Antibiotics can best be viewed as a part of “the commons”—like air, water, and soil—in the sense that they are derived (in most cases) from naturally occurring substances produced by organisms as a defense against other organisms. The for-profit pharmaceutical companies, however, are largely controlling this particular “commons” as they manufacture antibiotics for various uses, including growth promotion in animal agriculture. A crucial human health benefit is being compromised for the sake of an economic benefit—slightly lower costs in producing meat—and one that might well be illusory.

In a sense, our animal agriculture industry has become a standin for the “ignorant man” that Alexander Fleming warned against. The industry is underdosing animals with antibiotics—some of them medically important ones—allowing resistance to develop more rapidly among disease-causing organisms.

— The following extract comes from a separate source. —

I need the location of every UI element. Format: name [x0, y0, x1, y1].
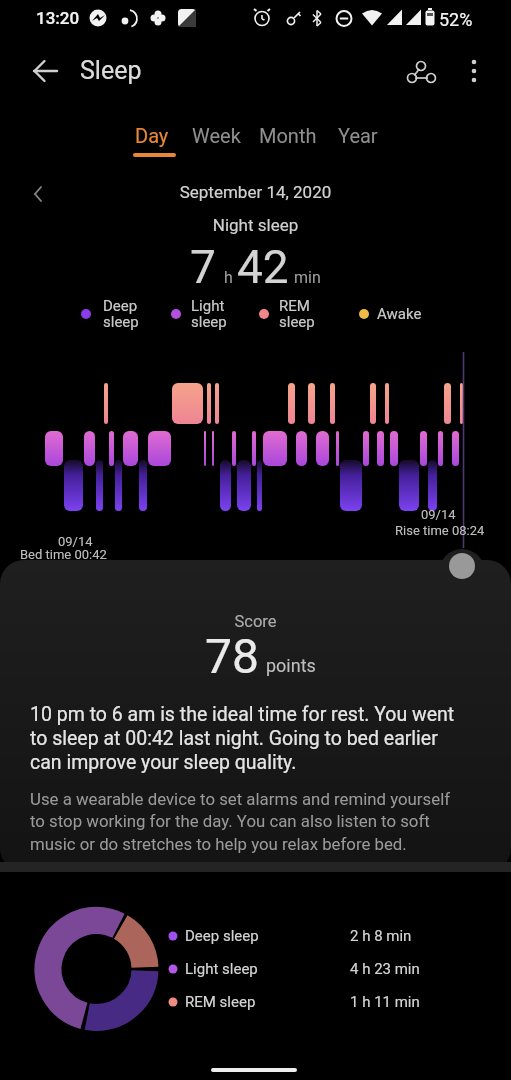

Efforts to phase out the use of medically important antibiotics in agriculture are a step in the right direction, but the problem of antibiotic resistance caused by agriculture should be viewed as symptomatic of a larger problem—the unsustainable nature of an industrial model in food animal production. While in the short term, steps can be taken to mitigate the harm done by this practice—such as improved monitoring of antibiotic use and surveillance to track the spread of antibiotic resistance—the long-term solution is to move away from the industrial model entirely.

The misuse of antibiotics is only one of myriad problems that are inherent in industrial food animal production, but it is among the problems that present an acute and immediate risk to human health. The issue calls for bold and comprehensive policy change that can be guided by science but driven by an informed public. A failure to act will allow the “ignorant man” to continue to threaten our health.